Blood and Gorey
A brilliant new song cycle by composer-performer Carla Kihlstedt was ghoulish, tender fun
Mahler’s 1904 orchestral song cycle Kindertotenlieder (Songs of the Death of Children) — whose contents are precisely what it says on the tin — is many things, but one thing it’s not is funny. 26 Little Deaths, the magnificent new song cycle by Carla Kihlstedt that opened San Francisco Performances’ PIVOT festival in Herbst Theatre on Wednesday, Jan. 29, is arguably just as probing a treatment of the same subject. But it’s also hilarious.
It's probably helpful at this juncture to note that Kihlstedt’s source material is The Gashlycrumb Tinies, Edward Gorey’s brilliant abecedarian picture book of underage demise. Ever since its publication in 1963, Gorey’s chillingly comic roster, presented in terse rhyming couplets and accompanied by his distinctively cross-hatched drawings, has been a nursery staple, helping to defang the subject of death for young readers (and their parents) by presenting it as deadpan farce. “A is for Amy who fell down the stairs/B is for Basil assaulted by bears,” the book begins, before continuing pairwise through “Y is for Yorick whose head was knocked in/Z is for Zillah who drank too much gin.” Some of the deaths are relatively recognizable (“drowned in a lake,” “consumed by a fire”). Others (“sucked dry by a leech,” “devoured by mice”) owe much to Gorey’s feverish imagination.
26 Little Deaths, which is due for a recording on the Cantaloupe label in March, isn’t simply a setting of Gorey’s text; there’s not nearly enough material there for the purpose. Rather, it’s a collection of short musical sketches — some purely instrumental, many more invested with new lyrics — that respond to each panel of the book. In a way, it’s a bit like Mussorgsky’s Pictures at an Exhibition, only crisper and far more mordant.

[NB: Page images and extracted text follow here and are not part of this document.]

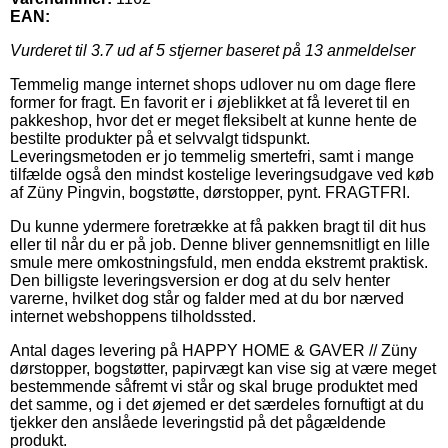
EAN:
Vurderet til
3.7
ud af 5 stjerner baseret på
13
anmeldelser
Temmelig mange internet shops udlover nu om dage flere
former for fragt. En favorit er i øjeblikket at få leveret til en
pakkeshop, hvor det er meget fleksibelt at kunne hente de
bestilte produkter på et selvvalgt tidspunkt.
Leveringsmetoden er jo temmelig smertefri, samt i mange
tilfælde også den mindst kostelige leveringsudgave ved køb
af Züny Pingvin, bogstøtte, dørstopper, pynt. FRAGTFRI.
Du kunne ydermere foretrække at få pakken bragt til dit hus
eller til når du er på job. Denne bliver gennemsnitligt en lille
smule mere omkostningsfuld, men endda ekstremt praktisk.
Den billigste leveringsversion er dog at du selv henter
varerne, hvilket dog står og falder med at du bor nærved
internet webshoppens tilholdssted.
Antal dages levering på HAPPY HOME & GAVER // Züny
dørstopper, bogstøtter, papirvægt kan vise sig at være meget
bestemmende såfremt vi står og skal bruge produktet med
det samme, og i det øjemed er det særdeles fornuftigt at du
tjekker den anslåede leveringstid på det pågældende
produkt.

Also, unlike Mahler or Mussorgsky, Kihlstedt — who is a composer, singer, and violinist of equally dazzling abilities — rejoices in a wonderfully eclectic array of musical styles. 26 Little Deaths calls on a diverse array of instrumentation that allows for a wealth of different responses. This performance, conducted by PIVOT guest curator Gabriel Kahane, involved the Del Sol Quartet, Sandbox Percussion, pianist Sarah Cahill, and handful of guest instrumentalists from the San Francisco Conservatory of Music, with Kihlstedt taking center stage.
None of those resources go to waste. Amy gets a vertiginous instrumental swoosh for her fatal staircase tumble. There’s a torchy waltz for Clara, who wasted away, and a brassy neo-Bessie Smith number for the barroom brawl that leads to Prue’s decease. One of the kids (my notes on this one are useless) exults in a celebratory song reminiscent of Ives before meeting his doom abruptly. And if you want to know the sound of a child swallowing a lethal helping of tacks, Kihlstedt’s plinky percussion writing has you covered.
I confess I was skeptical of the project going in. The point of Gorey’s opus, I thought (and still think), is its suave lack of detail. Each vignette is, as the saying goes, presented without comment. Once a child has been embedded in ice, what more is there to say?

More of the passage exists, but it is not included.